● **Material for this exercise**
-- Opening Marker --

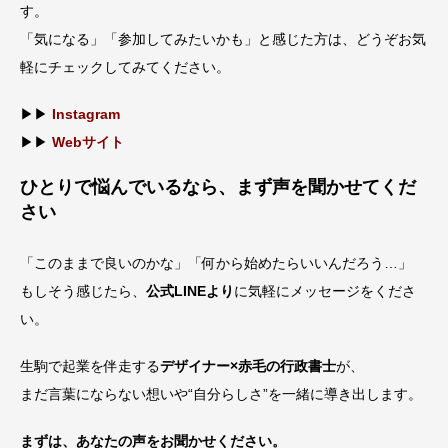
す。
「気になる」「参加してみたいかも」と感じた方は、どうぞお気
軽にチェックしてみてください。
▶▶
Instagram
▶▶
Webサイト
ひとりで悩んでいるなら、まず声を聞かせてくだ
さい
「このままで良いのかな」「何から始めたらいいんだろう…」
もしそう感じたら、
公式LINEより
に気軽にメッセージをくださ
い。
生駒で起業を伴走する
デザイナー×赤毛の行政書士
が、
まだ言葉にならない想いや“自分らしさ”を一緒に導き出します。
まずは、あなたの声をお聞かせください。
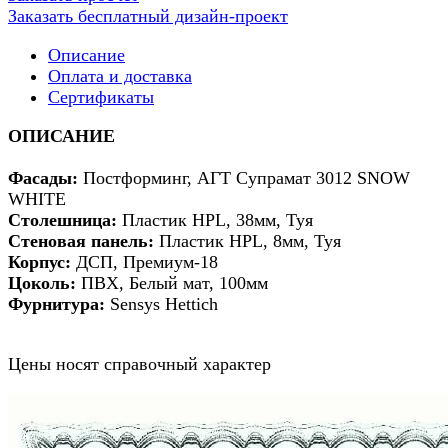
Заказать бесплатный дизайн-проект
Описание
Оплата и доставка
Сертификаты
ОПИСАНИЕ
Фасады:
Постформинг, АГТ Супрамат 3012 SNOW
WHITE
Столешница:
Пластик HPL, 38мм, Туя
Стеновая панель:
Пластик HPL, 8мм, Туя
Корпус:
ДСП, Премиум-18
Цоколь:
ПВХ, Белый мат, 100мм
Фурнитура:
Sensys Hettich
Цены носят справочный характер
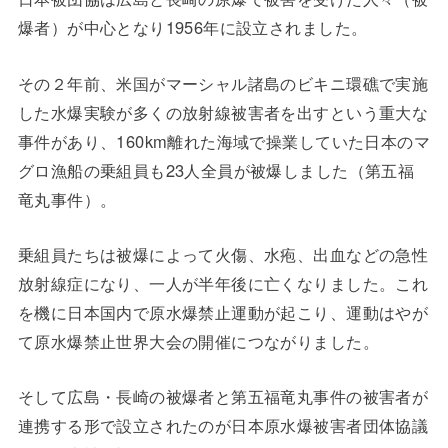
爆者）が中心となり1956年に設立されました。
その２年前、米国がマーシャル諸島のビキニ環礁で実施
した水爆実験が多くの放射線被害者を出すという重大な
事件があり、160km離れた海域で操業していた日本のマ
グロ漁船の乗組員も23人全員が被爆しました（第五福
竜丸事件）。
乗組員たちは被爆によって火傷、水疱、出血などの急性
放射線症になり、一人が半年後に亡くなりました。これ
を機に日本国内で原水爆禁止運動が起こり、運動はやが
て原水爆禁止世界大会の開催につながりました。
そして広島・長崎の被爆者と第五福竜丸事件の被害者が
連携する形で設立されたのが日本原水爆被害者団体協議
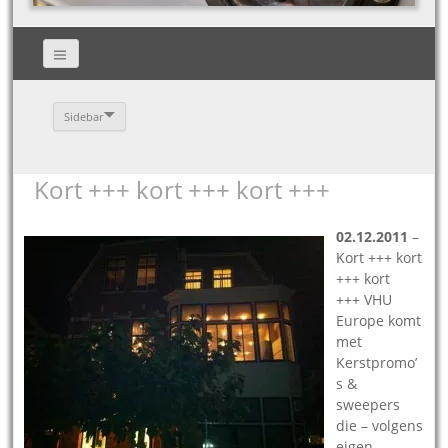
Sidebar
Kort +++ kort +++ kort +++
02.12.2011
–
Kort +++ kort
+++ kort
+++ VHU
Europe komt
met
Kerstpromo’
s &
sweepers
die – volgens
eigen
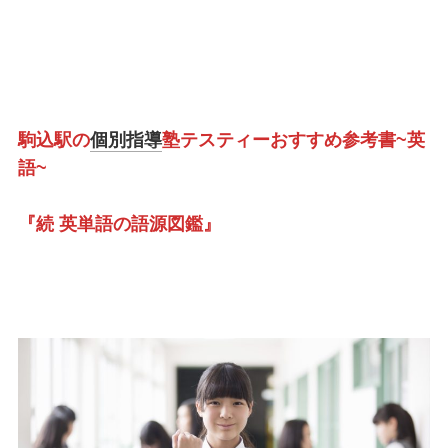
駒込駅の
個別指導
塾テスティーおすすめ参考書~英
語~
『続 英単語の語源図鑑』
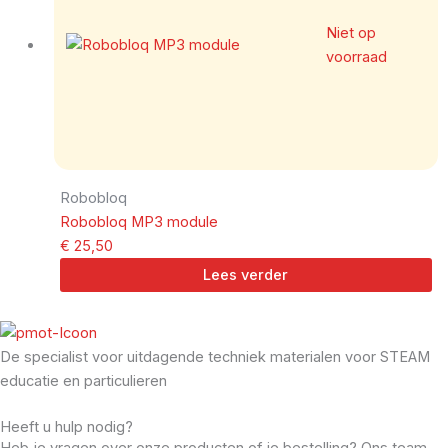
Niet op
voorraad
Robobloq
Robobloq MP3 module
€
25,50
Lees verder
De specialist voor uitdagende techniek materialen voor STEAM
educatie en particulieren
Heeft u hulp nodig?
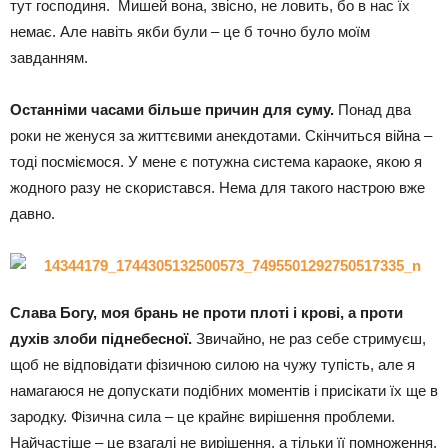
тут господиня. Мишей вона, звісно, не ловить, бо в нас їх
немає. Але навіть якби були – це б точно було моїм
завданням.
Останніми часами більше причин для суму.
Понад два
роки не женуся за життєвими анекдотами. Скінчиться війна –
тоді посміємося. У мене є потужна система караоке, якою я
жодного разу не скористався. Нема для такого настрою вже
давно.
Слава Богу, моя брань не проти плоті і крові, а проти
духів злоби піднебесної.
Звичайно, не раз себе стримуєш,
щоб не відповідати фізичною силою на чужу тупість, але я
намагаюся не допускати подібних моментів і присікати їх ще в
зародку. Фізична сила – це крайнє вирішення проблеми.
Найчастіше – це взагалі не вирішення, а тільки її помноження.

-- Closing Marker --

● **Required action**
Word for word, set down each record shown above, omitting the pictures.

● **Written solution**
す。
「気になる」「参加してみたいかも」と感じた方は、どうぞお気
軽にチェックしてみてください。
▶▶
Instagram
▶▶
Webサイト
ひとりで悩んでいるなら、まず声を聞かせてくだ
さい
「このままで良いのかな」「何から始めたらいいんだろう…」
もしそう感じたら、
公式LINEより
に気軽にメッセージをくださ
い。
生駒で起業を伴走する
デザイナー×赤毛の行政書士
が、
まだ言葉にならない想いや“自分らしさ”を一緒に導き出します。
まずは、あなたの声をお聞かせください。
Заказать бесплатный дизайн-проект
Описание
Оплата и доставка
Сертификаты
ОПИСАНИЕ
Фасады:
Постформинг, АГТ Супрамат 3012 SNOW
WHITE
Столешница:
Пластик HPL, 38мм, Туя
Стеновая панель:
Пластик HPL, 8мм, Туя
Корпус:
ДСП, Премиум-18
Цоколь:
ПВХ, Белый мат, 100мм
Фурнитура:
Sensys Hettich
Цены носят справочный характер
爆者）が中心となり1956年に設立されました。
その２年前、米国がマーシャル諸島のビキニ環礁で実施
した水爆実験が多くの放射線被害者を出すという重大な
事件があり、160km離れた海域で操業していた日本のマ
グロ漁船の乗組員も23人全員が被爆しました（第五福
竜丸事件）。
乗組員たちは被爆によって火傷、水疱、出血などの急性
放射線症になり、一人が半年後に亡くなりました。これ
を機に日本国内で原水爆禁止運動が起こり、運動はやが
て原水爆禁止世界大会の開催につながりました。
そして広島・長崎の被爆者と第五福竜丸事件の被害者が
連携する形で設立されたのが日本原水爆被害者団体協議
Sidebar
Kort +++ kort +++ kort +++
02.12.2011
–
Kort +++ kort
+++ kort
+++ VHU
Europe komt
met
Kerstpromo’
s &
sweepers
die – volgens
eigen
駒込駅の
個別指導
塾テスティーおすすめ参考書~英
語~
『続 英単語の語源図鑑』
Niet op
voorraad
Robobloq
Robobloq MP3 module
€
25,50
Lees verder
De specialist voor uitdagende techniek materialen voor STEAM
educatie en particulieren
Heeft u hulp nodig?
тут господиня. Мишей вона, звісно, не ловить, бо в нас їх
немає. Але навіть якби були – це б точно було моїм
завданням.
Останніми часами більше причин для суму.
Понад два
роки не женуся за життєвими анекдотами. Скінчиться війна –
тоді посміємося. У мене є потужна система караоке, якою я
жодного разу не скористався. Нема для такого настрою вже
давно.
Слава Богу, моя брань не проти плоті і крові, а проти
духів злоби піднебесної.
Звичайно, не раз себе стримуєш,
щоб не відповідати фізичною силою на чужу тупість, але я
намагаюся не допускати подібних моментів і присікати їх ще в
зародку. Фізична сила – це крайнє вирішення проблеми.
Найчастіше – це взагалі не вирішення, а тільки її помноження.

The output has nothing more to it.